The full fix that Worked for Me
I'm a sucker for automation, so I worked on this to help me out quickly. The commands below handle everything in sequence: graceful quit, force kill, full cache wipe across every Teams-related location on Mac, and Keychain entry removal. After it runs you receive a clean sign-in prompt and Teams starts with no stale state.
# Kill Teams gracefully, then forcefully
osascript -e 'quit app "Microsoft Teams"' 2>/dev/null; \
sleep 3; \
pkill -x "Microsoft Teams" 2>/dev/null; \
sleep 2; \
# Wipe all cache and container locations
rm -rf \
~/Library/Containers/com.microsoft.teams2 \
~/Library/Caches/com.microsoft.teams2 \
~/Library/Caches/com.microsoft.teams \
~/Library/Application\ Support/Microsoft/Teams \
~/Library/Application\ Support/com.microsoft.teams2 \
~/Library/Group\ Containers/UBF8T346G9.com.microsoft.teams \
~/Library/WebKit/com.microsoft.teams2 \
~/Library/HTTPStorages/com.microsoft.teams2 \
~/Library/Logs/Microsoft\ Teams \
~/Library/Saved\ Application\ State/com.microsoft.teams2.savedState \
~/Library/Preferences/com.microsoft.teams2.plist; \
# Wipe Teams Keychain entries
for label in \
"Microsoft Teams Identities Cache" \
"com.microsoft.teams" \
"com.microsoft.teams2" \
"MSOpenTech.ADAL.1" \
"oneauth" \
"Microsoft OneAuth"; do
security delete-generic-password -l "$label" 2>/dev/null
security delete-internet-password -l "$label" 2>/dev/null
done; \
echo "Teams fully wiped including Keychain. Relaunch and sign in fresh." && \
open -a "Microsoft Teams"A few notes on what this does
The osascript line asks Teams to quit cleanly. The pkill is the backup for when Teams ignores that (and it did in my instance). The two sleep calls aren't just politeness. Know if you start deleting files while Teams is still mid-shutdown, you'll get partial deletes and lock errors. The best way to frame this up is you wind up with more headaches (I personally need less and you probably do, too).

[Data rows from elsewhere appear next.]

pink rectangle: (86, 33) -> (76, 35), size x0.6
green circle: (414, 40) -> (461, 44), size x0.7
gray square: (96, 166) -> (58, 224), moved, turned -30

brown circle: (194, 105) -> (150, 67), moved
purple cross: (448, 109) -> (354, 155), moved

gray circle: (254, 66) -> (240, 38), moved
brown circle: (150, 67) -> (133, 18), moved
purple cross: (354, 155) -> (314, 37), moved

The rm -rf block covers both New Teams (com.microsoft.teams2) and any Classic Teams remnants. The plist deletion is worth calling out specifically, as that resets preferences entirely, so the first launch after this will feel like a fresh install setup-wise. That's expected and completely fine.

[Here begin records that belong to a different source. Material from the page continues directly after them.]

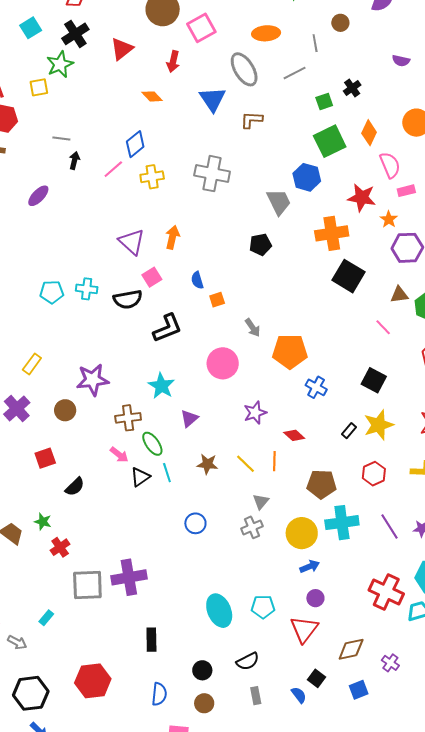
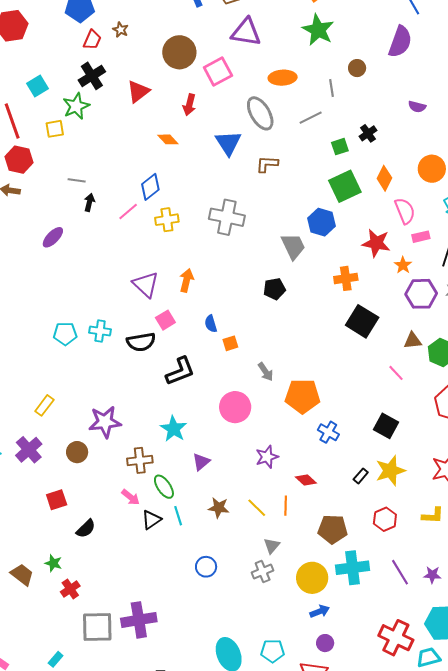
cyan square: (31, 28) -> (37, 86), moved
orange cross: (332, 233) -> (346, 278), size x0.7

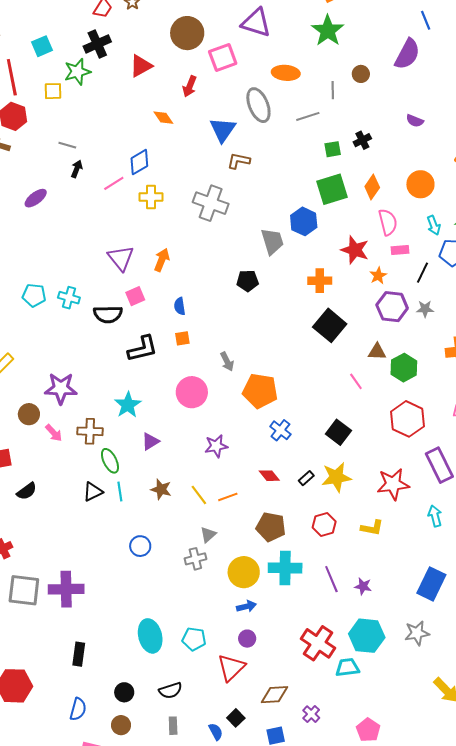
brown L-shape: (267, 164) -> (239, 161), moved
orange square: (230, 343) -> (182, 338), moved
red diamond: (306, 480) -> (269, 476), moved
pink arrow: (131, 497) -> (54, 433), moved
orange line: (286, 506) -> (228, 497), turned 60

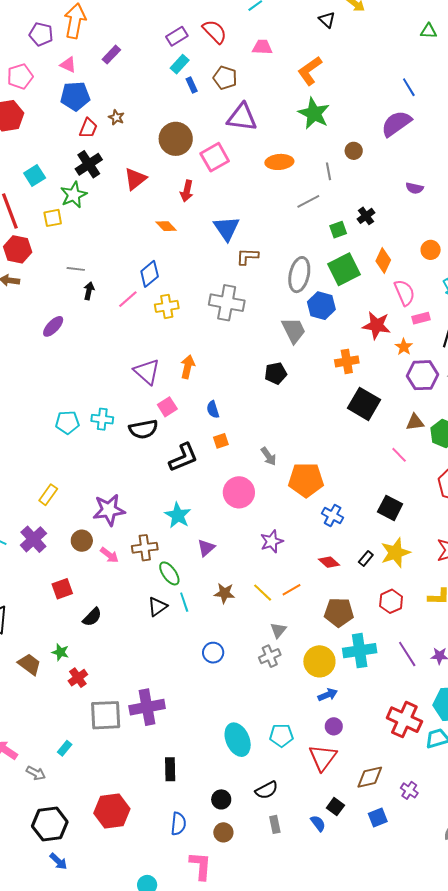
purple semicircle: (407, 54) -> (396, 124), turned -144
gray ellipse: (258, 105) -> (299, 275), moved, turned 44
orange circle: (420, 184) -> (431, 250), size x0.7

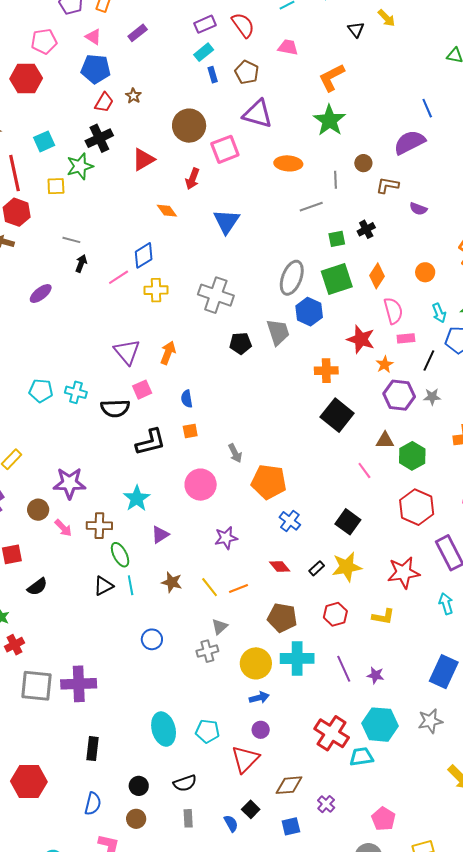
brown L-shape: (247, 256) -> (387, 185), moved
black pentagon: (276, 373) -> (240, 343), moved

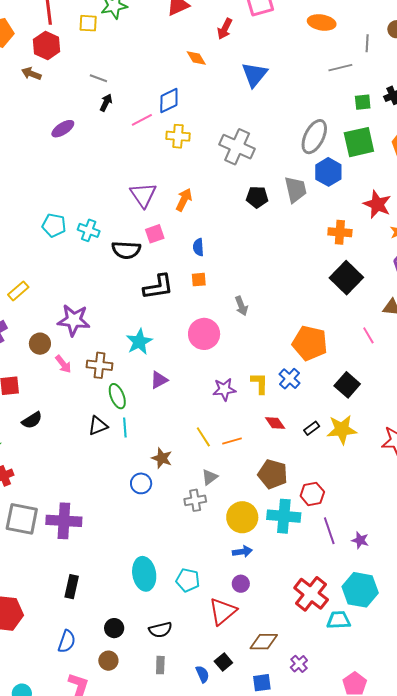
orange pentagon: (269, 482) -> (310, 343), moved
brown star: (172, 582) -> (162, 458), moved
red hexagon: (335, 614) -> (312, 494), moved
yellow L-shape: (383, 617) -> (260, 383), moved, turned -105

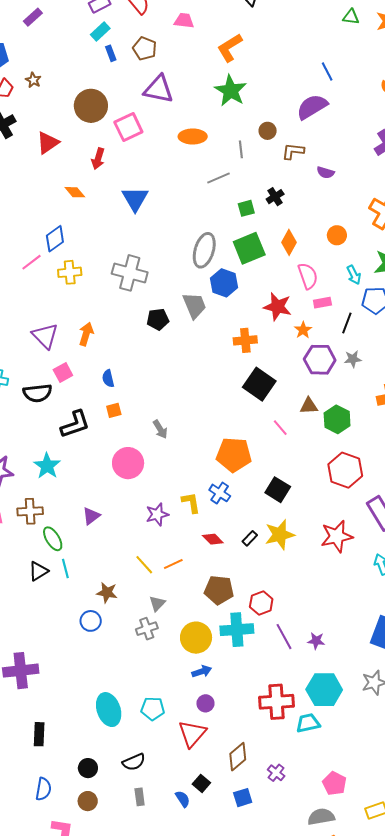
pink line: (368, 335) -> (280, 428), moved
cyan star: (139, 342) -> (47, 466), moved
red cross: (311, 594) -> (276, 702), turned -32
brown diamond: (264, 642) -> (238, 757), turned -32

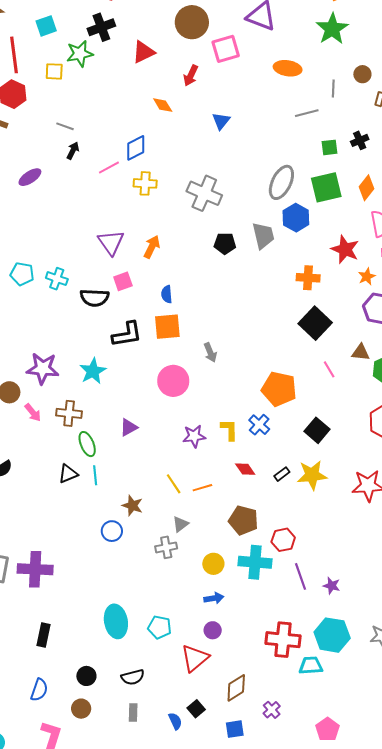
blue triangle: (135, 199) -> (221, 121), size x0.7
orange square: (114, 410) -> (167, 327), size x1.8
yellow circle: (196, 638) -> (213, 564), size x0.7

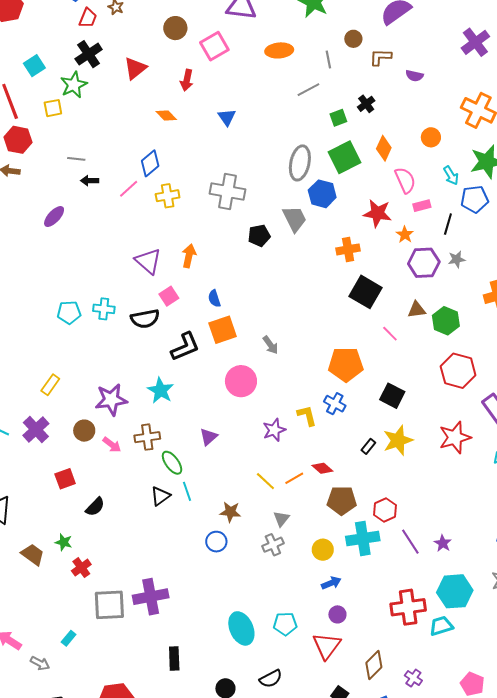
brown circle: (192, 22) -> (175, 28), size x0.7
black arrow: (73, 151) -> (90, 181), turned -102
red diamond: (245, 469) -> (322, 468), moved
purple star: (332, 586) -> (443, 543), turned 30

The security CLI is the macOS built-in tool for interacting with the Keychain from the command line. The loop runs both delete-generic-password and delete-internet-password against each label because Teams uses both types depending on the entry. The 2>/dev/null suppression means you won't get errors for labels that don't exist on a given machine...the command just moves on.
Why reinstalling never fixed the Problem
macOS treats the Keychain as user data, not application data. When you drag an app to the Trash or even run a proper uninstaller, the Keychain entries stay put. This is intentional behavior, as macOS assumes you want credential persistence across reinstalls (a fair assumption). For most apps that's great. For a case where the credential cache is the source of the corruption (my very specific issue), it means every reinstall starts from a broken state.
If this comes back
If profile pictures go intermittent again after this fix, you're looking at something outside the client. The next places to check are your network path (specifically whether requests to *.cdn.office.net are getting inspected or interrupted by a proxy or SSL inspection appliance) and whether the affected users have photos set via a source Teams can actually resolve. Note, photos set only through the Teams client itself are the least reliable; photos pushed via Graph API or Exchange Online propagate more consistently.